Dataset excerpts>
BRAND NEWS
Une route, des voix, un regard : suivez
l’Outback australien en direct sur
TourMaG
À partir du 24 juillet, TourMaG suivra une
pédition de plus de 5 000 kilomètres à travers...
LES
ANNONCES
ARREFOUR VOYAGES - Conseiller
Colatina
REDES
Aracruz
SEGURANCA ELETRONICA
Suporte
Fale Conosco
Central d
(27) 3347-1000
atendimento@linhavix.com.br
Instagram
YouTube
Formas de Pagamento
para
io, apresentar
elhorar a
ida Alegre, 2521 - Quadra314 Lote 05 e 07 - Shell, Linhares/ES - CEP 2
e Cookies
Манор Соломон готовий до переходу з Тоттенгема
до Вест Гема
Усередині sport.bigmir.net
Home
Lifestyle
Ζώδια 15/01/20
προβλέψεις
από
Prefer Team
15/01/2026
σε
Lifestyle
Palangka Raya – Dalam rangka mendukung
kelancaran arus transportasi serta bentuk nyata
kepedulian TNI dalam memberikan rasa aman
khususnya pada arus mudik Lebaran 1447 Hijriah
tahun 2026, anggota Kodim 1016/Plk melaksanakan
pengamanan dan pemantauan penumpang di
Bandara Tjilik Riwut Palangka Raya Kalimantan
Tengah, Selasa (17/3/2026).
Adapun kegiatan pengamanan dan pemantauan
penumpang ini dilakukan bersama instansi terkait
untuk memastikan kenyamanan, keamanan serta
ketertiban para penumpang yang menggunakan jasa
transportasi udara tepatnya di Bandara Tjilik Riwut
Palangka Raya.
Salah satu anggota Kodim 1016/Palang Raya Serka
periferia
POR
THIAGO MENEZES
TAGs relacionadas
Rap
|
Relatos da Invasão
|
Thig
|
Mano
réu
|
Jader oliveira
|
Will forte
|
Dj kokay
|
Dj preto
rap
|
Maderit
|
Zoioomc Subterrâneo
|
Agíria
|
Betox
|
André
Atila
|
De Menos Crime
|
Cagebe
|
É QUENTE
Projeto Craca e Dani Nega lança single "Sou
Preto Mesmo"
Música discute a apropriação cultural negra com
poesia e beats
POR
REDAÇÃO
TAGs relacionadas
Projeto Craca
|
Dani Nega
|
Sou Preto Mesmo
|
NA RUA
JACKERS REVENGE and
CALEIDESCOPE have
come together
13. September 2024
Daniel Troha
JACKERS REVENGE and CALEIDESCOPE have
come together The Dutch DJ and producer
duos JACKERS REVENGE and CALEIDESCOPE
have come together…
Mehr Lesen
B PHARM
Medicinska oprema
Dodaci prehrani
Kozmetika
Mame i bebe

What the task asks> Find how many lines of the preceding data contain "Projeto", and answer with that number only.

Solved exercise> 2